Thursday, April 23, 2009

“A Complex Evening”

Last night we had our first official William Inge Festival event: a production of six short plays by Inge that had never been staged or even published. Interlacing all of them was a play called “Love-Death,” which was a series of one-man scenes that mirrored Inge’s eventual suicide in 1973, and if you knew of Inge’s background and his professional history, the play was very prescient. It was, in a sense, a staged suicide note. At times funny, at times heartbreaking, it was probably his truest work, at least in terms of dialogue and character. As I watched it, I could imagine Inge’s niece and my dear friend, the late Jo Ann Kirchmaier, smiling sadly and saying, “Oh, Uncle Bill….”

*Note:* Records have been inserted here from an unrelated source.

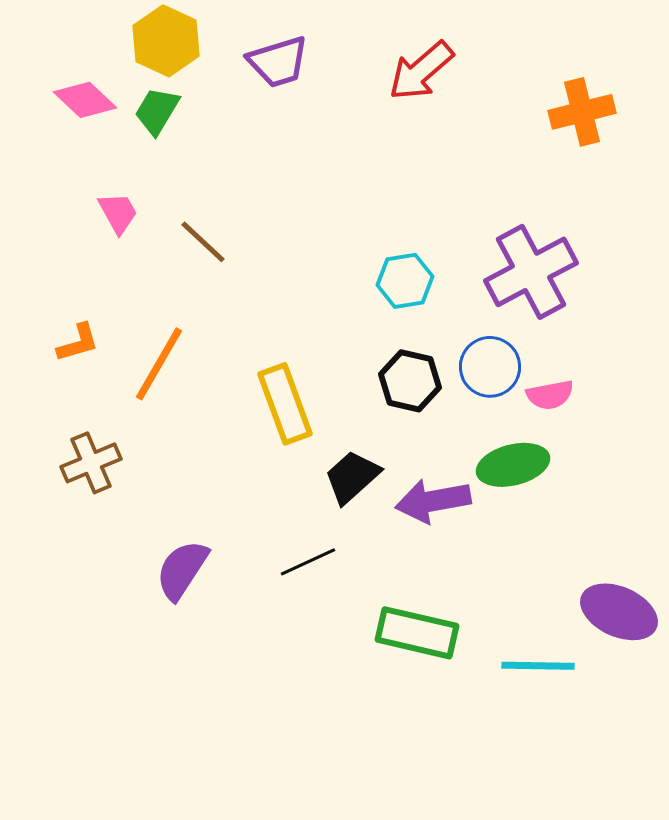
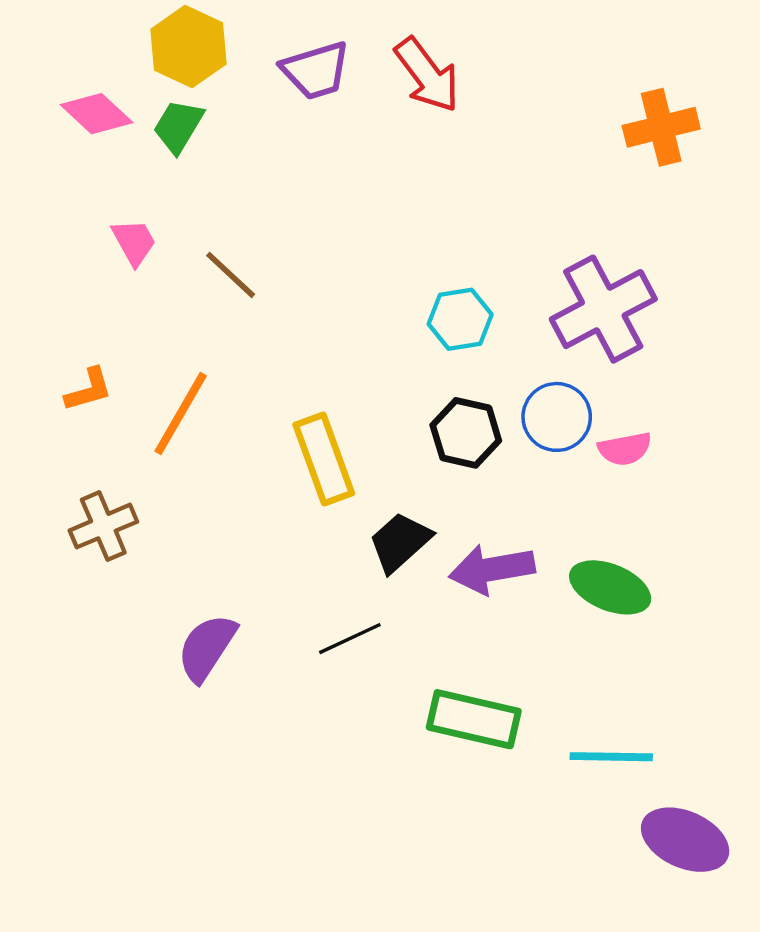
red arrow: (421, 71) -> (427, 75), moved, turned -86
green ellipse: (513, 465) -> (610, 587), moved, turned 36
purple ellipse: (619, 612) -> (685, 840), moved

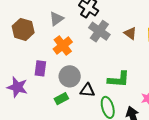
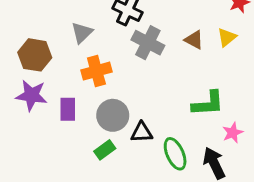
orange cross: (63, 46) -> (96, 71), turned 30
green L-shape: (119, 79) -> (208, 104), moved
purple star: (17, 87) -> (32, 95), moved

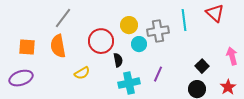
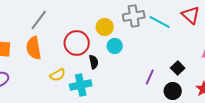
cyan line: (184, 20) -> (160, 22), turned -55
gray cross: (158, 31) -> (134, 16), moved
purple line: (158, 74) -> (150, 77), moved
cyan cross: (129, 83) -> (81, 85), moved

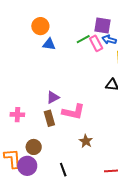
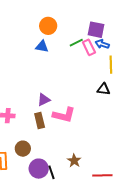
orange circle: (40, 26) -> (48, 26), moved
brown star: (86, 141) -> (74, 161), moved
purple circle: (27, 166) -> (39, 169), moved

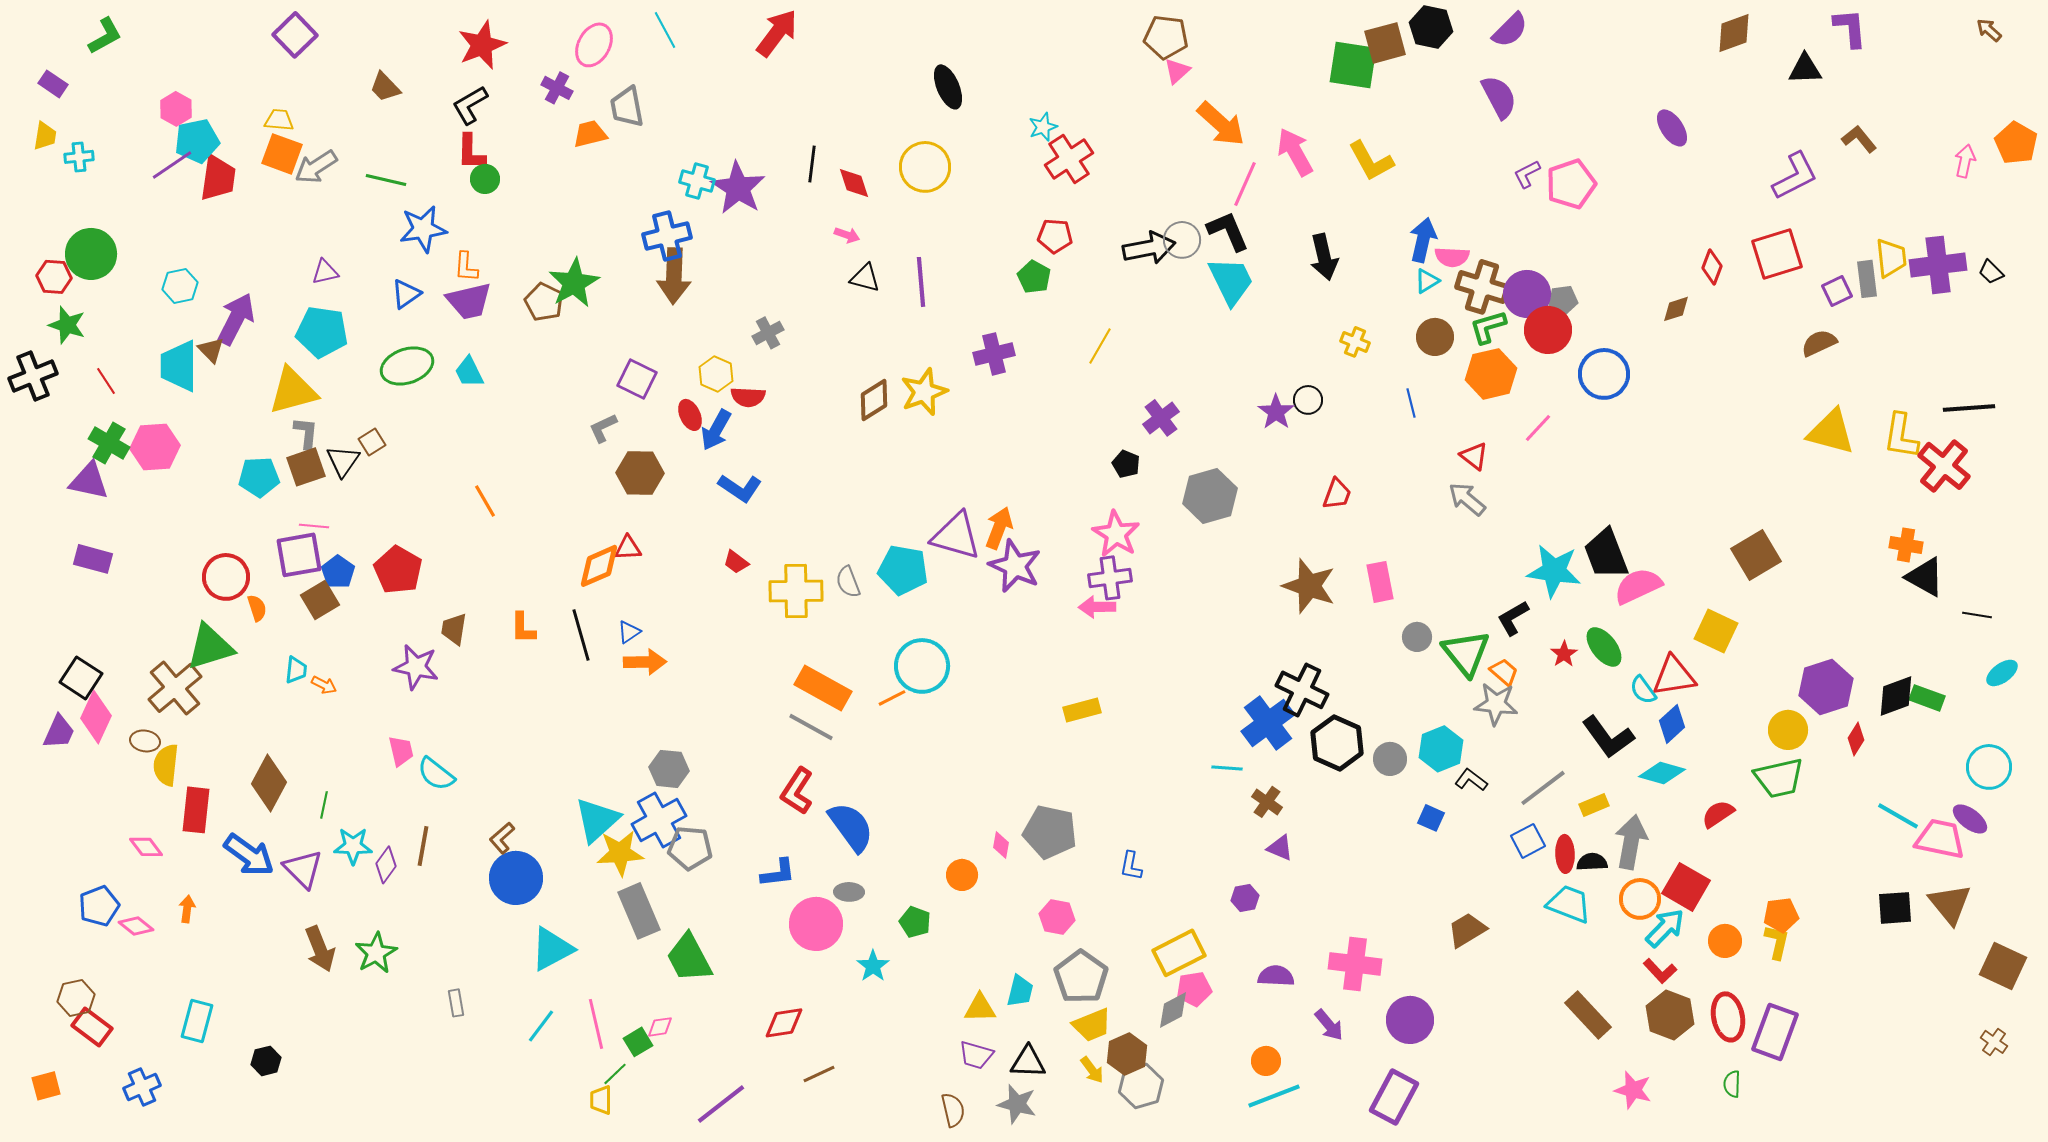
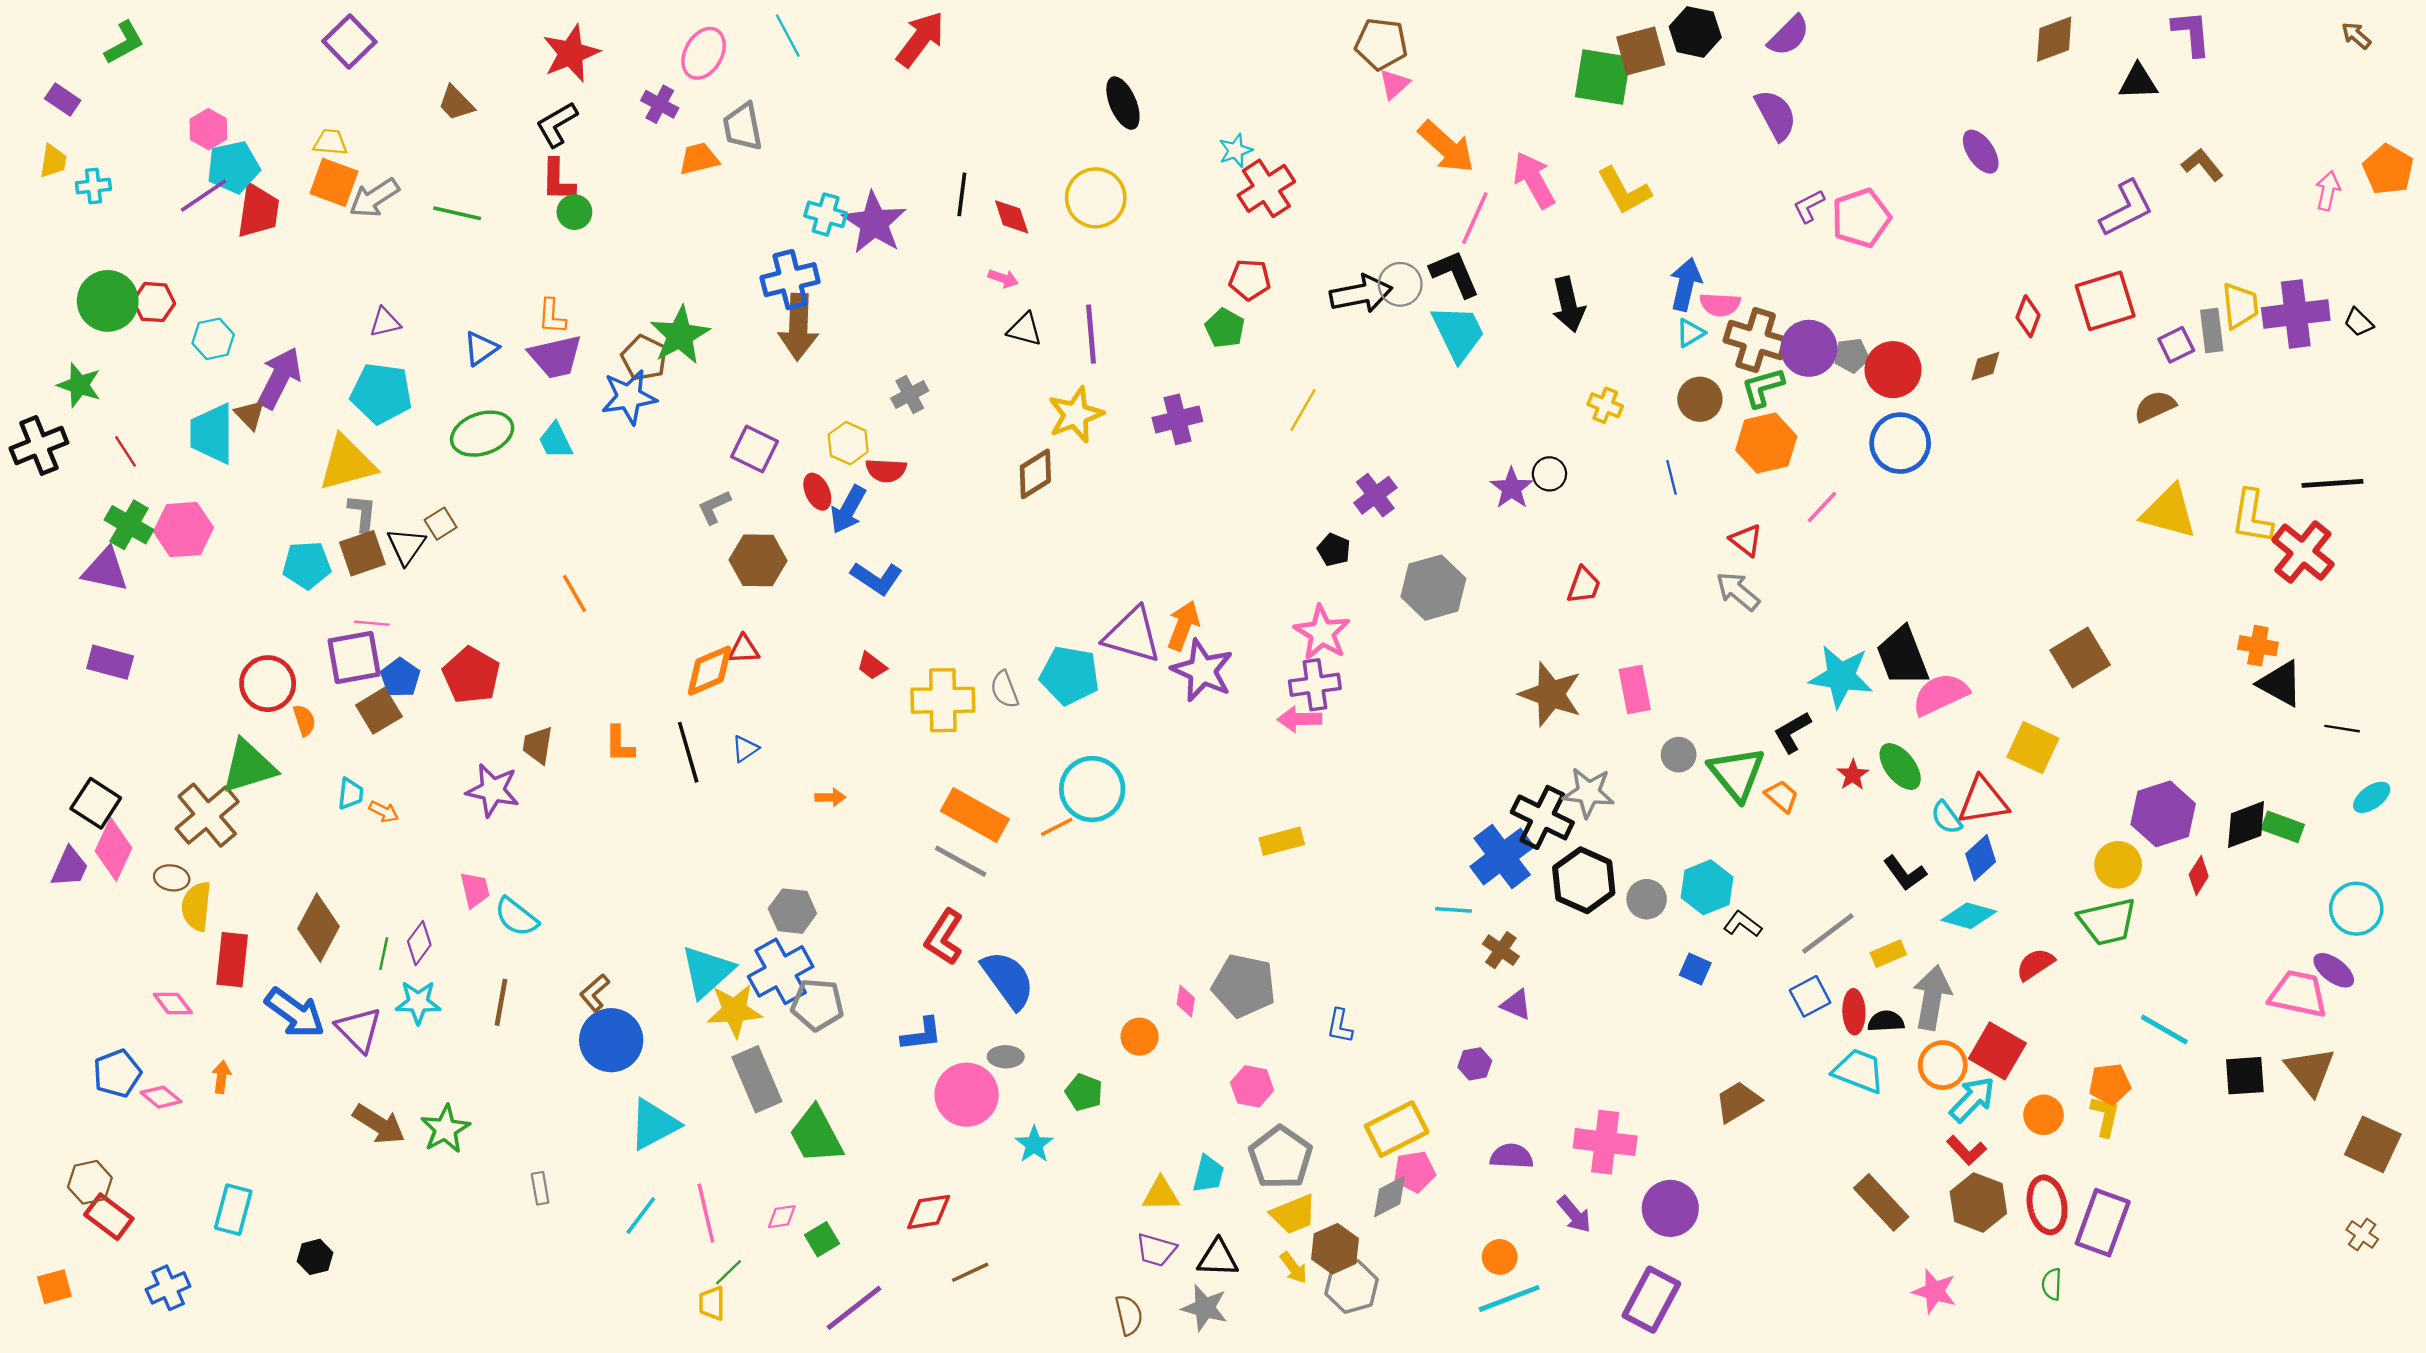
blue star: (423, 229) -> (629, 397), moved
red hexagon: (54, 277) -> (154, 302), moved
red circle: (1548, 330) -> (1893, 370), moved
yellow star: (924, 392) -> (1076, 415), moved
orange arrow: (645, 662) -> (830, 797), moved, size x0.6
gray star: (1496, 704) -> (1589, 793), moved
black L-shape: (1608, 737) -> (1905, 873), size x0.7
cyan line: (1898, 816) -> (2164, 1030), moved
purple diamond: (386, 865) -> (419, 943), moved
brown arrow: (320, 949) -> (379, 1124), turned -36
green square: (638, 1042) -> (822, 1239), moved

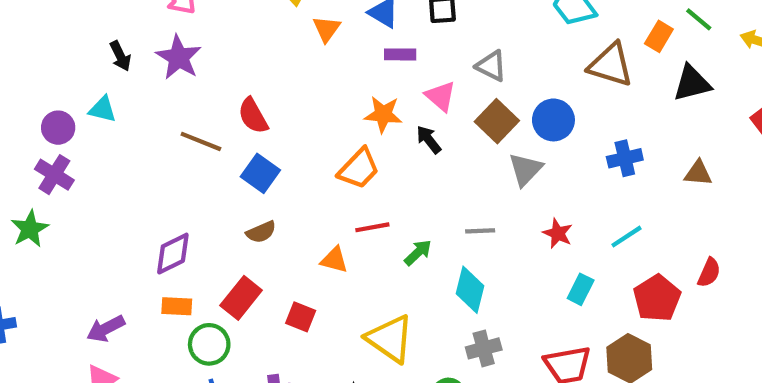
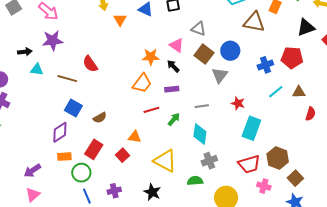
purple rectangle: (400, 54) -> (172, 89), moved
black arrow: (120, 56) -> (25, 52), moved, turned -64
purple star: (179, 57) -> (53, 41), turned -30
black triangle: (692, 83) -> (306, 27), moved
cyan triangle: (102, 109) -> (37, 70), moved
blue square: (260, 173) -> (73, 108), moved
brown triangle: (698, 173) -> (299, 92), moved
cyan line: (626, 237) -> (276, 92), moved
orange triangle: (334, 260) -> (135, 137), moved
cyan rectangle: (581, 289) -> (251, 128), size x1.6
red pentagon: (657, 298) -> (292, 58), moved, turned -30
red square: (301, 317) -> (123, 155), turned 32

The other plays were a mix of farce — a piece called “Bad Breath” was a string of sketches that mocked TV commercials from the 1960’s, skewering everyone from Mrs. Olsen shilling coffee to teenage angst about using the right soap in order to get laid — to one piece that seemed like a combination of Harold Pinter and Sam Shepherd. I never knew that Inge had this side to his writing, and while it wasn’t SNL, it was refreshing.

The last piece, “Morning at the Beach,” was more a collection of character studies for people who would populate his other plays, including Dr. Lyman from Bus Stop who has a penchant for underage girls, Mrs. Potts and Madge from Picnic, and, of course, this being Inge, a stage full of well-built men with their shirts off preening their maleness.

My only complaint was that the scripts could have used some judicious editing; I suppose that’s one reason they never saw the stage. But overall it was an insight — good or otherwise — into a man and his writing that we didn’t know about.